La sexualité du couple

La sexualité du couple

sexualite_couple_2avec l’aimable autorisation de Solenn Hart©

Me voilà maintenant devant ma feuille blanche, après avoir animé un stage traitant des troubles de la sexualité dans le cadre d’un enseignement de psychopathologie suivi d’un autre, à Paris, questionnant les couples impossibles lors d’un travail sur les freins et les résistances.
Dans quelle direction aller ? Le sujet est si vaste. Je décide alors de me centrer sur ma posture et ma pratique, recevant depuis de nombreuses années des couples et des personnes pour des demandes de problématiques sexuelles.

Une des grilles de lecture que j’utilise régulièrement dans ma pratique est la suivante :
Comment le couple est-il en lien sur ces 3 plans :
• Psychique ➝ intellectuel
• Cœur ➝ affectif
• Génital ➝ sexuel

Aurais-je tendance à croire et faire croire que lorsque nous atteignons une harmonie sur ces trois plans le bonheur est à notre porte ? Qu’en est-il des personnes ou des couples qui sont dans l’impossibilité d’y parvenir ? Peut-on évoquer la sexualité du couple ou la sexualité de 2 personnes au sein de leur relation ?
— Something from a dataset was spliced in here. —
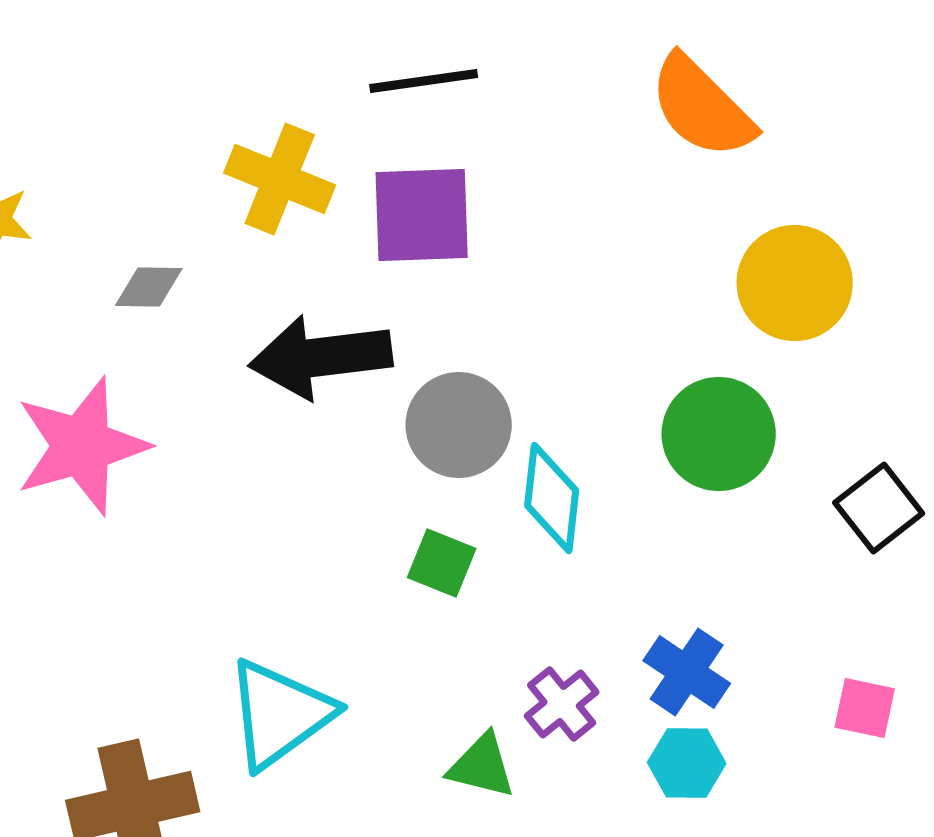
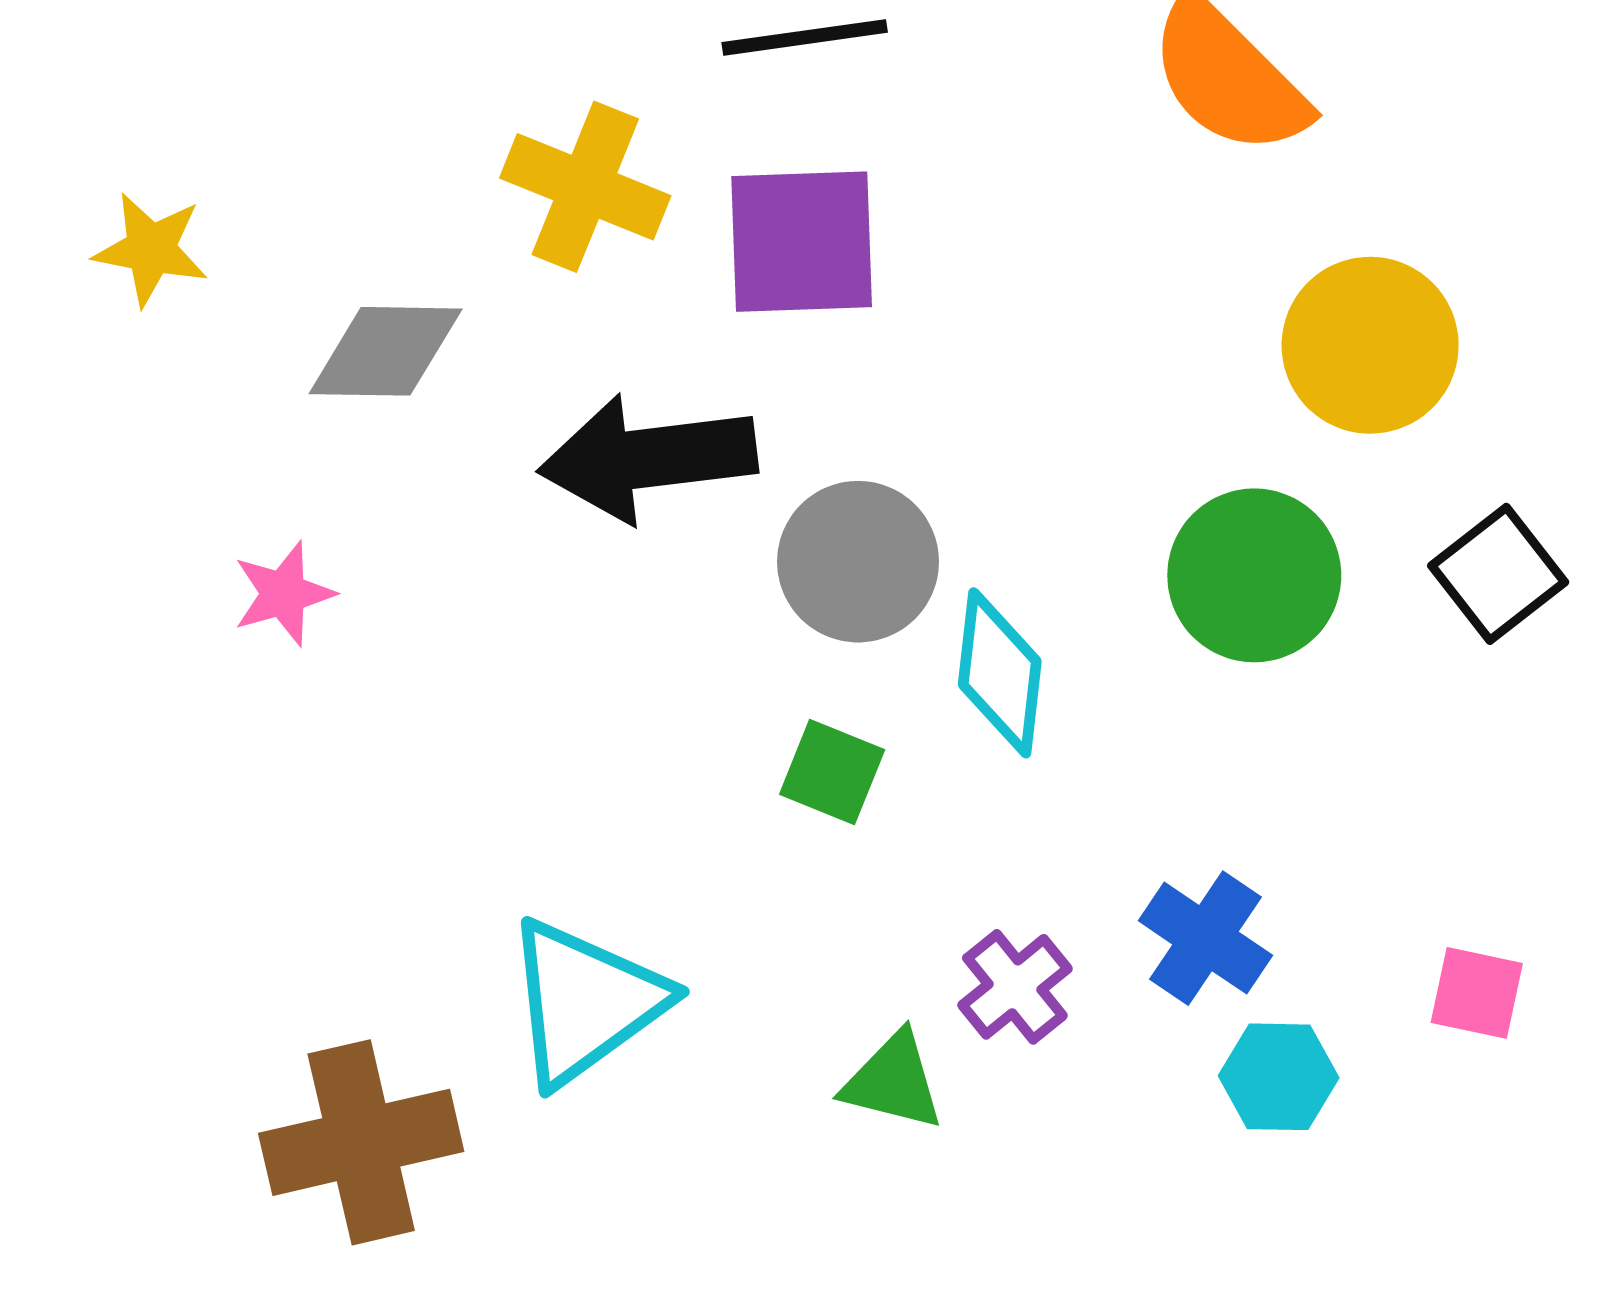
gray diamond: (149, 287) -> (386, 351), size x1.5
pink star: (82, 446) -> (283, 594), size x0.5
black square: (879, 508) -> (1498, 574), moved
cyan hexagon: (687, 763) -> (1279, 1077), moved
Nous avons l’habitude de faire travailler nos clients sur leurs histoires de vie, leurs croyances, les influences qui jalonnent leurs existences. Le champ de la sexualité est considérablement soumis à ces 3 facteurs. Nous pouvons alors conjuguer ces items à la grille de lecture et nous voilà en route pour aider nos clients à se situer dans leurs relations.

Un des facteurs d’influences que nous rencontrons souvent, est celui de la tradition judéo-chrétienne. Il n’est pas si éloigné le temps où l’église évangélisait à coup de diable, de confessions et du péché de chair. Guy Bechtel*, historien, décrit dans un ouvrage remarquable comment les prêtres, grâce à l’usage de la confession, contrôlaient la vie sexuelle des fidèles.
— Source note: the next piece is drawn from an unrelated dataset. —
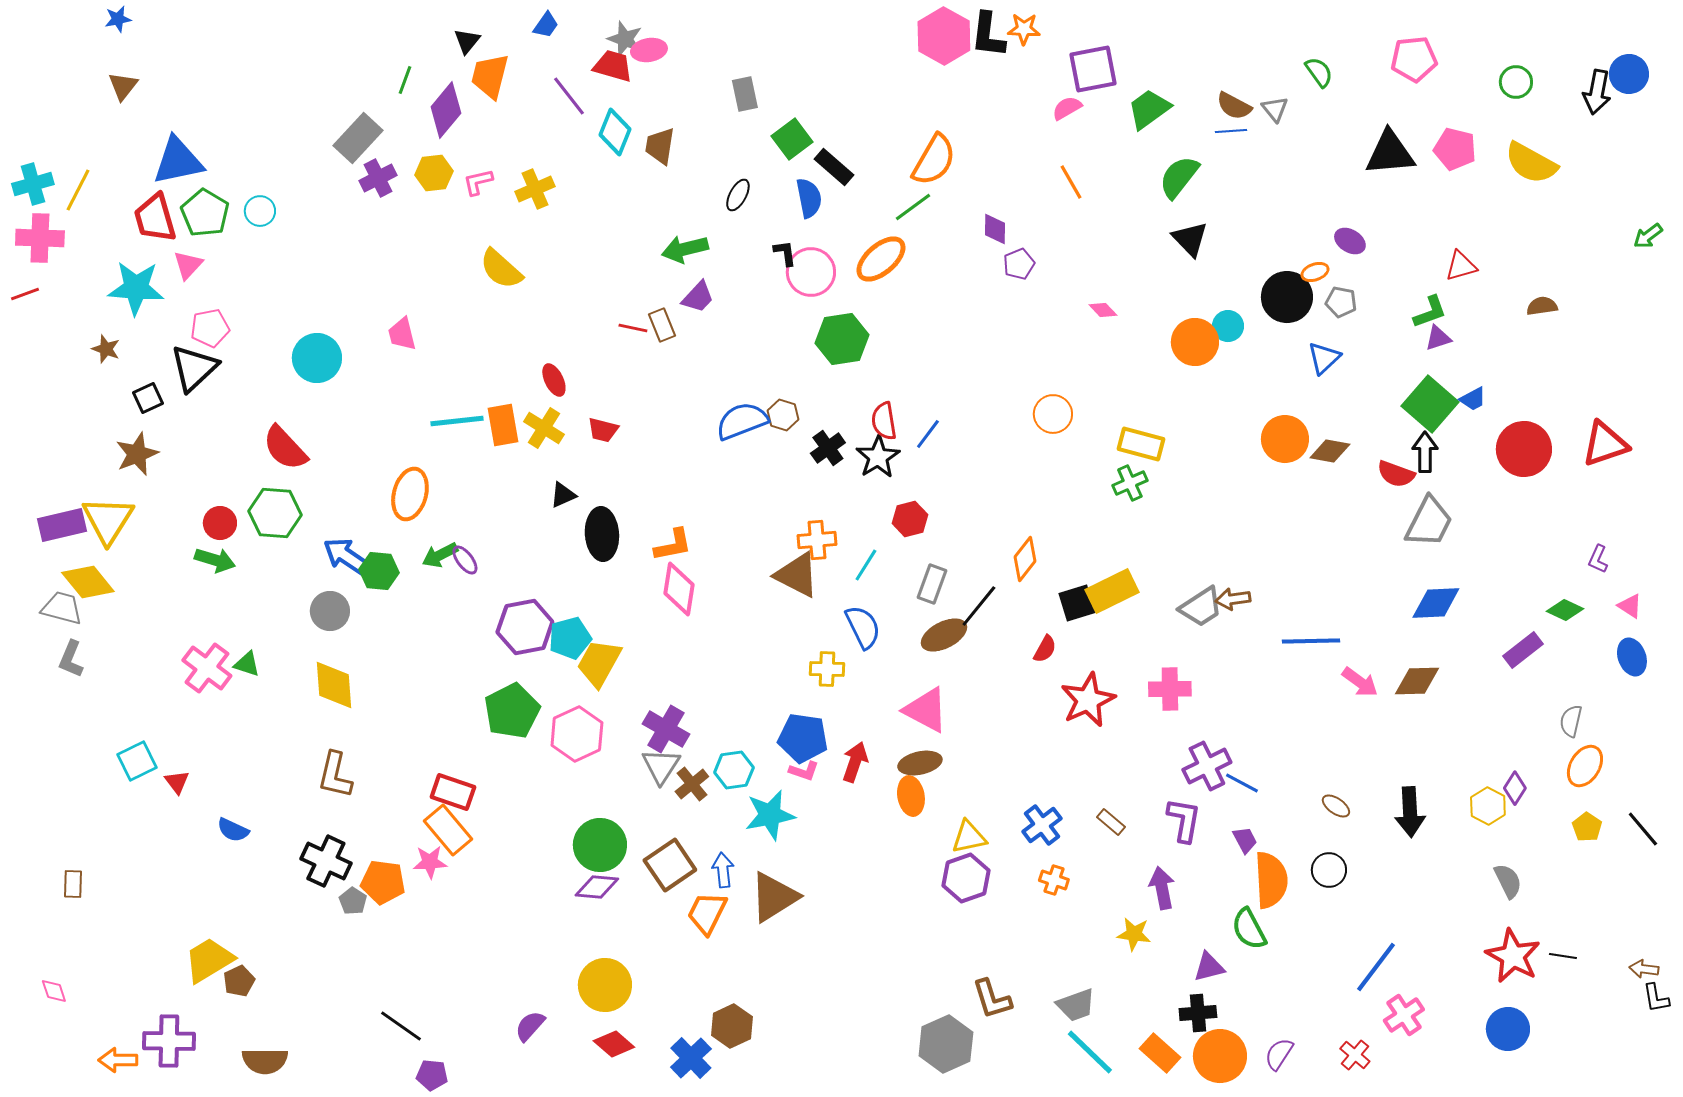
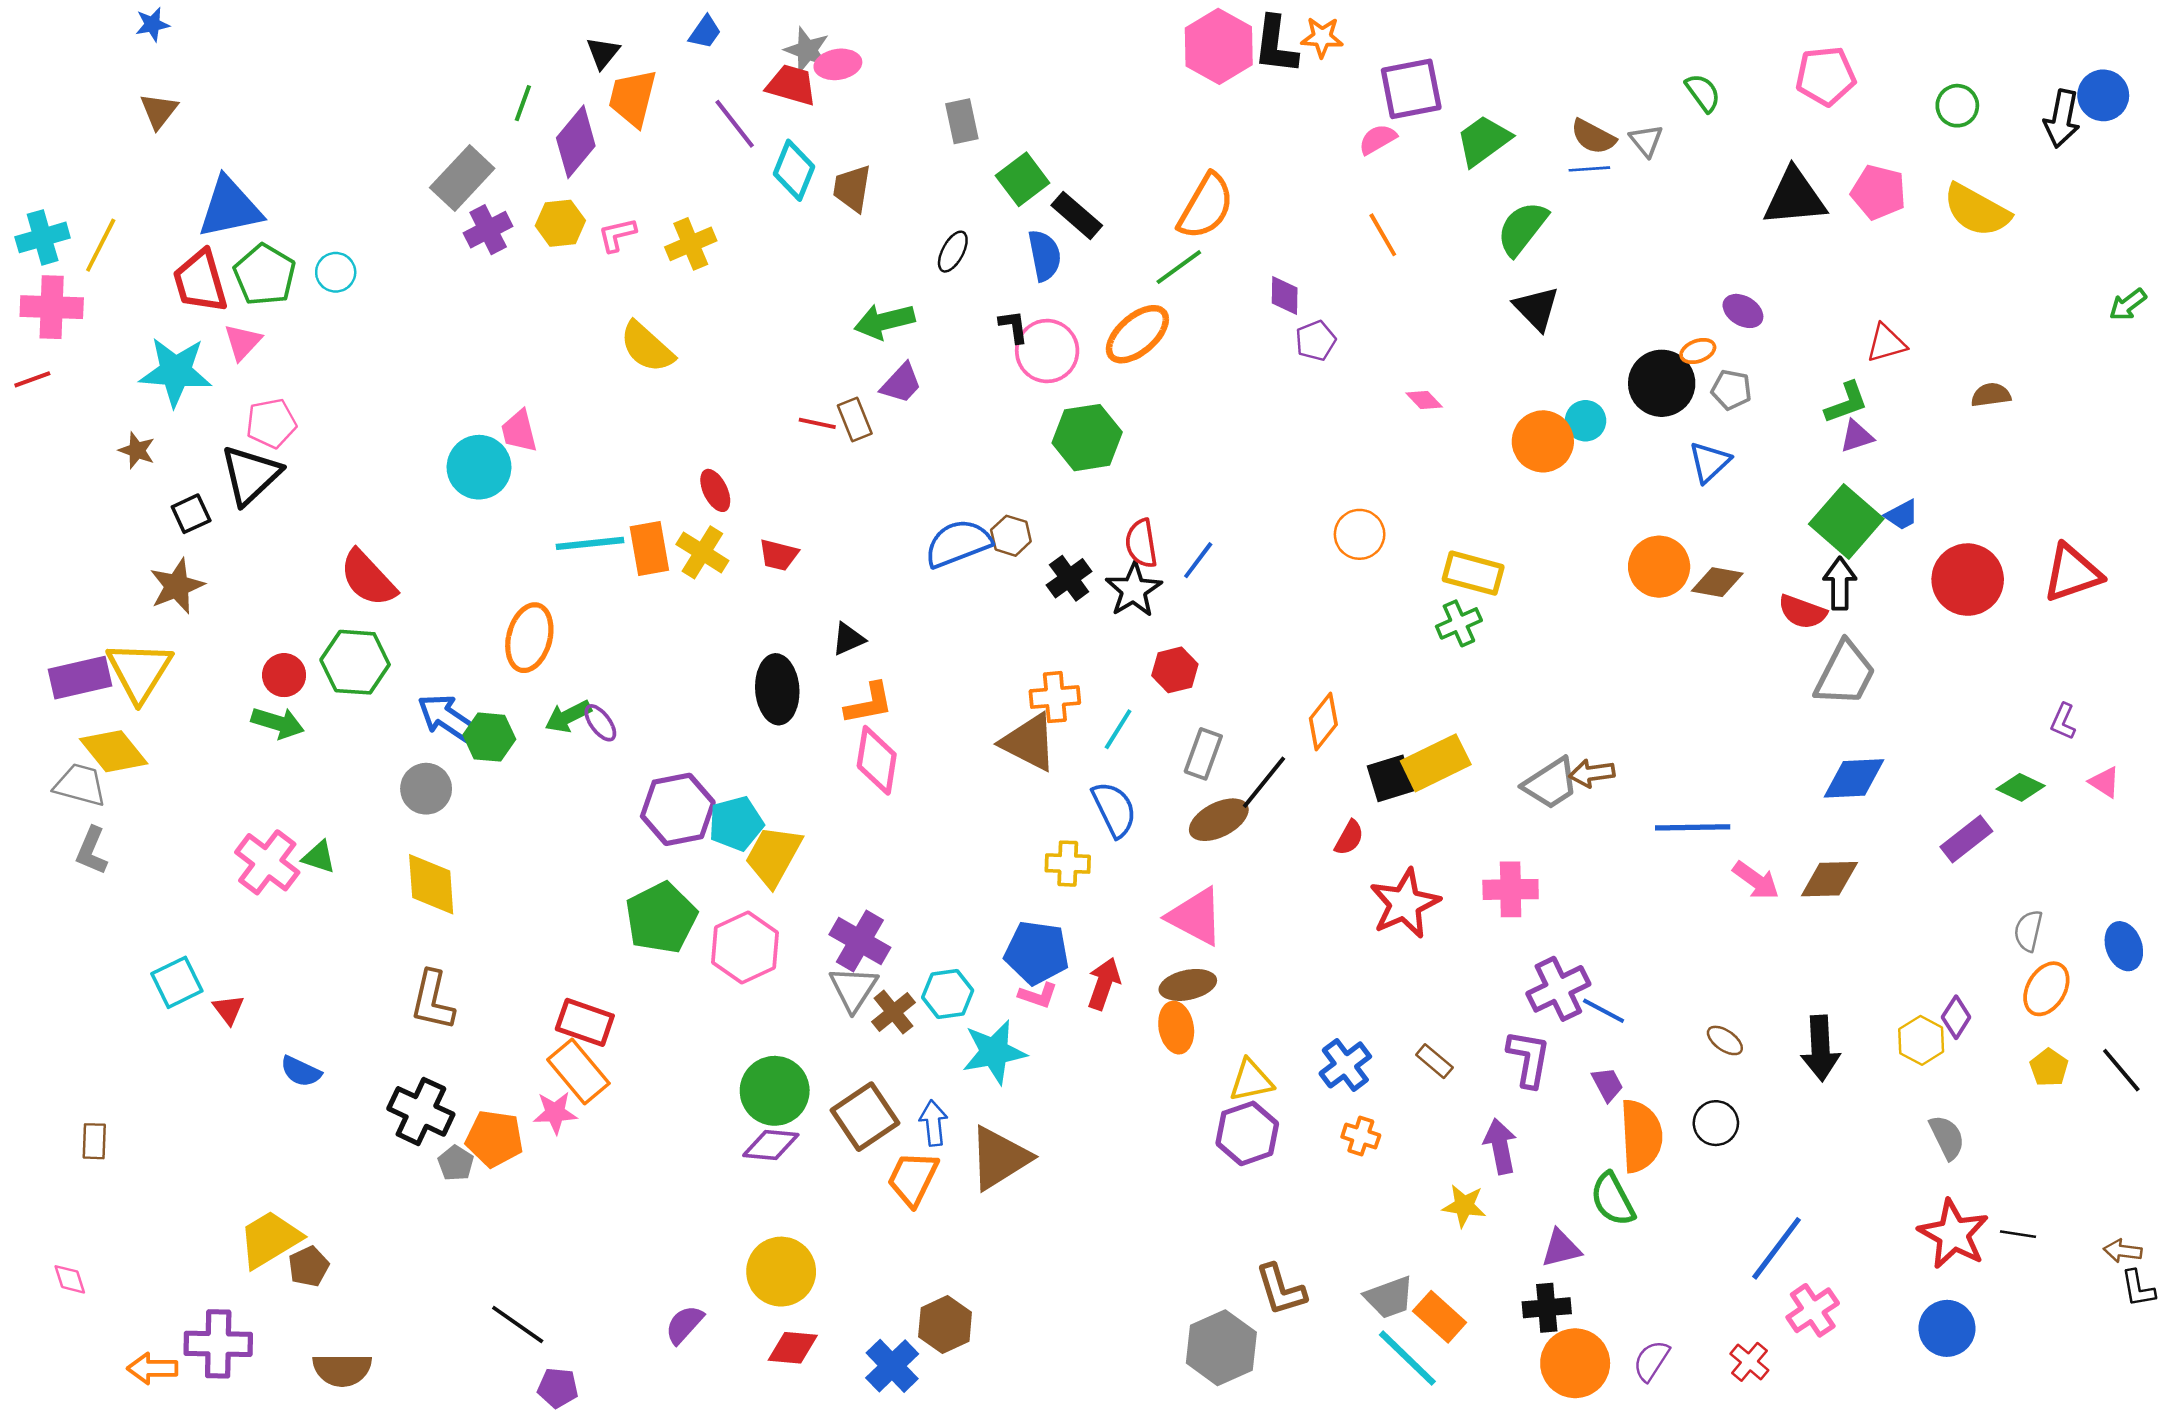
cyan circle: (317, 358) -> (479, 467), moved
black triangle: (563, 495) -> (848, 639), moved
blue ellipse: (1632, 657) -> (2124, 946), moved
red diamond: (614, 1044) -> (793, 1348), turned -36
orange rectangle: (1160, 1053) -> (1440, 1317), moved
Nous pourrions nous hâter de penser qu’aujourd’hui tout le monde est dégagé de ces caractères d’influences. Il n’en est rien. Chaque jour j’entends à quel point de nombreuses personnes restent piégées sous le joug de cette culture religieuse qui exerce des freins et entraîne de la culpabilité jusqu’à empêcher la jouissance engendrée par la sexualité.
Oui, ça y est, je l’ai écrit ce mot : jouir !
Jouir, jouir oh oui je jouiiiis !!!

Ne sommes-nous pas aujourd’hui à l’opposé de cette culture culpabilisante du péché de la chair, lorsque nous nous obligeons à la jouissance ? N’est-il pas devenu suspect de ne pas orgasmer de nos jours, peu importe les moyens (enfin presque) ? D’une forme de culpabilité nous sommes en marche vers une autre. Culpabilisé il y encore peu de temps de vouloir jouir, culpabilisé aujourd’hui de ne pas y arriver…

Nos magasines regorgent à ce propos de nombreux conseils pour y parvenir :
• Comment la faire jouir à chaque fois…
• 40 trucs pour atteindre l’orgasme à tous les coups…
• L’orgasme simultané, c’est possible…, etc, etc.
Et nous voici aujourd’hui face à la tyrannie du plaisir !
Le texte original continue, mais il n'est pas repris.